What would E field addition be if Gauss's law was different

1. Feb 17, 2013

Curl

What if Gauss' Law was
div(E)=q2/eps0

Then if we had two point charges, how could we calculate the resultant E field at an arbitrarily point? Obviously superposition would not work anymore, so how could it be done mathematically?

This is essentially a math question

2. Feb 17, 2013

WannabeNewton

Did you stop to check if it was first dimensionally correct before proceeding? The units for the real gauss's law pertain to a physically interpretable / measurable quantity.

3. Feb 17, 2013

Curl

4. Feb 17, 2013

Jorriss

I'm trying to understand your question but I don't quite follow? The right side seems to have units of charge squared divided by farads per meter, but the lefts units are completely different. What is this supposed to mean?

5. Feb 18, 2013

Staff Emeritus
Physics does.

You have received your answer: what you wrote does not have the correct units, so there is no answer to your question. It would be like asking "how long would it take a ball to fall 7 gallons"

6. Feb 19, 2013

Curl

I guess another way to ask this is to say if a particle of special type of matter had the property that it created a vector field given by
F=(c*m^2/r°r)*r/|r| where m is the mass of the particle,

then if I have two particles, each of mass m, one at the origin and one at x=1, then what would be the resultant field F at an arbitrary point r0 ???

7. Feb 19, 2013

cwilkins

However, if I'm understanding you correctly, I think you might be getting at the concept of linearity and the superposition of fields. Is your question what the resulting field would be if it varied as the square of the sum of all the masses/charges in some way? If so, you likely could not use Gauss's law at all, since it's a sum which assumes that the total field can be produced by summing each up piece of field, which in turn assumes a sum over each charge/mass. If the field produced by each infinitesimal source cannot be added linearly to produce the net overall field (that is, it is not independent of the other charges/masses present), then this sum does not give you the total flux, and therefore cannot give you the total mass/charge. In other words, by summing the field, you are no longer summing the total charge/mass, since they are not linearly related.

To answer your original question, if the divergence of the electric field were proportional to the square of charge, then nothing would really change other than we'd probably treat the fundamental charge as its squared counterpart (and some units would need to be added or modified).
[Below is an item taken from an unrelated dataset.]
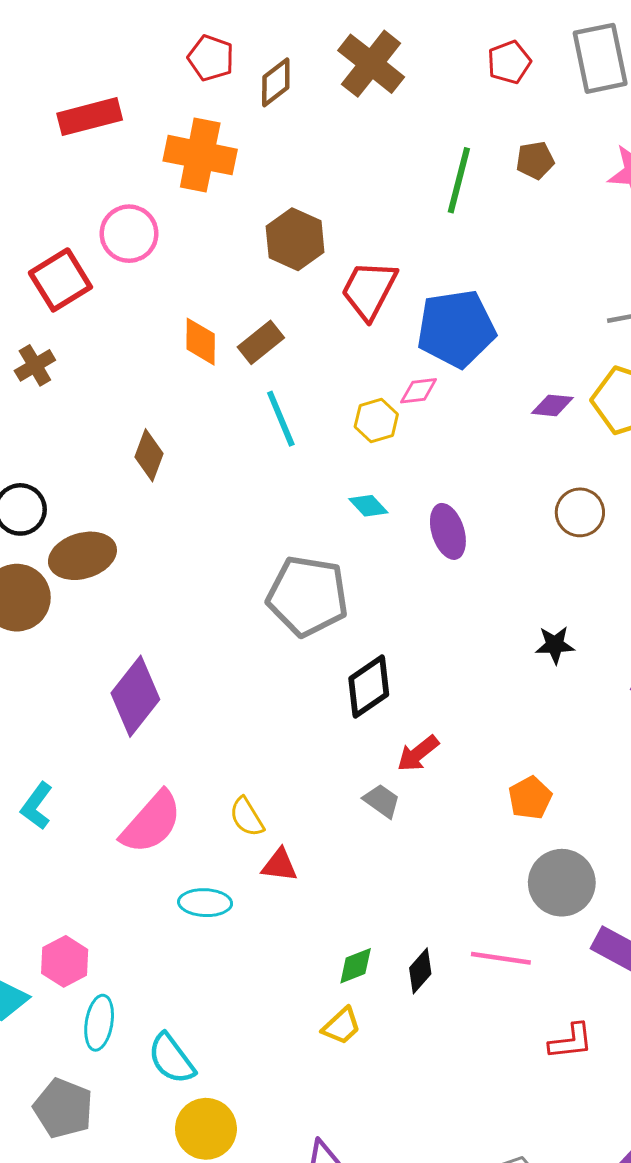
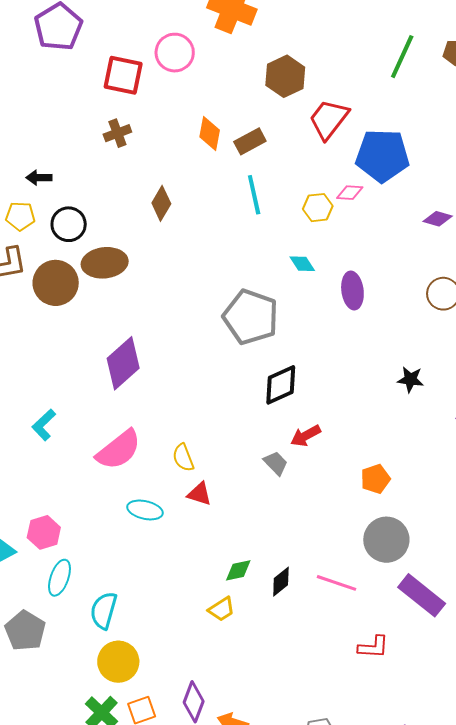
red square: (60, 280) -> (123, 75), turned 33
brown cross: (35, 365) -> (117, 133), moved
cyan semicircle: (171, 1059) -> (104, 610), turned 42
It would still be linear in superposition, though.

(Note: This is intuitive reasoning. Correctness not guaranteed.)

Last edited: Feb 19, 2013
8. Mar 8, 2013

Curl

I don't quite follow this part, how did I explicitly state it? I stated that the masses are at different locations.

9. Mar 9, 2013

cwilkins

You gave the expression for the force in your post. The values you gave could have been plugged into it.